My guess is that increment unt was meant to be a comment, but since method1 wasn’t called from anywhere, it slipped through.

method2 uses a more efficient iterative approach, essentially a BFS with the queue elements being modified in-place rather than pushed and shifted:

sub method2 {
    my $input = shift;
    my $found = 0;                              # no answer yet
    my @list  = (1);                            # start with @list containing 1
    while ( !$found ) {
        @list = map { $_."0", $_."1" } @list;   # appends "0" or "1" to each element
        foreach (@list) {
            $found = $_
              unless $_ % $input;               # $result stored in $found if multiple found
            last if $found;                     # exit loop once $found
        }
    }
    print "Input: $input, Multiplier: ", $found / $input, "  Result: ", $found, "\n";
}

Jen Guerra

Jen Guerra’s solution counts in binary with the help of sprintf:

for (my $i = 2;;$i++){
    my $bin = sprintf("%b", $i);
    next if $bin == $int;

    # we know it starts with 1, but make sure there's at least one 0
    next unless $bin =~ /0+/;

    say "$bin is the smallest multiple of $int with 1s *and* 0s."
        and last
        unless $bin % $int;
}

Jen is another hacker who enforces the constraint of the answer containing at least one zero. The solution is fast, finding the (significantly larger) 99 -> 1101111111111111111 in just 0.45 seconds on my machine.

Steven Wilson

Steven Wilson’s solution uses a regex:

my $number     = $ARGV[0];
my $mulitplier = 1;
my $smallest_multiple;
while (1) {
    my $mulitple = $mulitplier * $number;
    if ( $mulitple =~ /^[01]*$/ ) {
        $smallest_multiple = $mulitple;
        last;
    }
    $mulitplier++;
}
say $smallest_multiple;

User Person

User Person’s solution is not one, but two one-liners!

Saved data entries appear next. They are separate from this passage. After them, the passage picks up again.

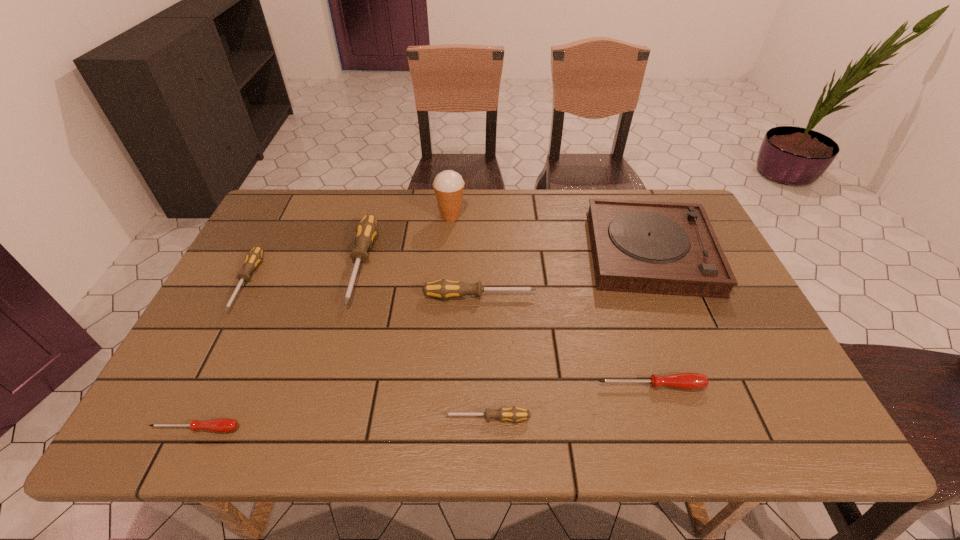 At what (x,y) coordinates should I click in order to perform the action: click on the left red screwdriver. Please return your answer as a coordinate pair (x, y). Looking at the image, I should click on (222, 425).

Where is `the smaller red screwdriver`? This screenshot has width=960, height=540. the smaller red screwdriver is located at coordinates (222, 425).

This screenshot has height=540, width=960. In order to click on vacant space located 0.160m on the front of the icecream in this screenshot , I will do `click(447, 260)`.

This screenshot has height=540, width=960. I want to click on free location located 0.210m on the left of the phonograph record, so click(516, 252).

The height and width of the screenshot is (540, 960). What are the coordinates of `free point located at the tip of the third gray screwdriver from right to left` in the screenshot? It's located at (344, 328).

This screenshot has width=960, height=540. In order to click on free location located 0.120m at the tip of the fifth shortest screwdriver in this screenshot , I will do `click(582, 296)`.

perl -e'$a='$1';$a+='$1'while$a=~/[^01]/;print$a,$/'
perl -e 'my $a = $ARGV[0]; my $b = $a; $a += $b while $a =~ /[^01]/; print"$a\n"' $1

The first, a regex-based one, expands to this (I’ve replaced the shell $1 with $ARGV[0] for clarity):

$a = $ARGV[0];
$a += $ARGV[0] while $a =~ /[^01]/;
print $a, $/

One-liner number two is a slight variation, presumably to be a bit more readable and avoid the tedious shell quoting from the first one:

my $a = $ARGV[0];
my $b = $a;
$a += $b while $a =~ /[^01]/;
print "$a\n"

Wanderdoc

Wanderdoc’s solution uses sprintf to help count in binary, and also selectively uses Math::BigInt when the numbers get too large for Perl’s native integers.

use Math::BigInt;
Math::BigInt->accuracy(30);
my $NUM      = shift or die "Which number?\n";
my $FLAG_2_5 = ( $NUM % 2 == 0 or $NUM % 5 == 0 ) ? 1 : 0;

for my $i ( 1 .. 1_000_000_000 ) {
    my $multiple = sprintf( "%b", $i );
X:  if ( $FLAG_2_5 == 1 and substr( $multiple, -1, 1 ) eq '1' ) { next; }
    if ( length($multiple) > 17 ) {
        my $x      = Math::BigInt->new($multiple);
        my $modulo = $x->bmod($NUM);
        if ( 0 == $modulo ) {
            print $multiple, $/;
            last;
        }
    }
    else {
        if ( 0 == $multiple % $NUM ) {
            print $multiple, $/;
            last;
        }
    }
}

Wanderdoc also uses the Pigeonhole Principle to potentially avoid a costly Math::BigInt conversion. With the X: line as-is, n=99 took 13.2 seconds on my system. Commenting that line out, it only took 11.5 seconds. There is quite possibly a savings for larger numbers, that use Math::BigInt more heavily, but I did not have the CPU cycles to spare, so I’ll take Wanderdoc’s word for it. :-)

Yet Ebreo

Yet Ebreo’s solution uses sprintf to iterate over binary numbers to quickly and concisely find the solution:

my $init = 1;
while (1) {
    my $bin = sprintf "%b", $init++;
    ($bin % $num < 1) && (say $bin) && last
}

You know it’s compact Perl code when the syntax highlighter gets it wrong.



Task #2 - LRU Cache

Mohammad’s description:

Write a script to demonstrate LRU Cache feature. It should support operations get and set. Accept the capacity of the LRU Cache as command line argument.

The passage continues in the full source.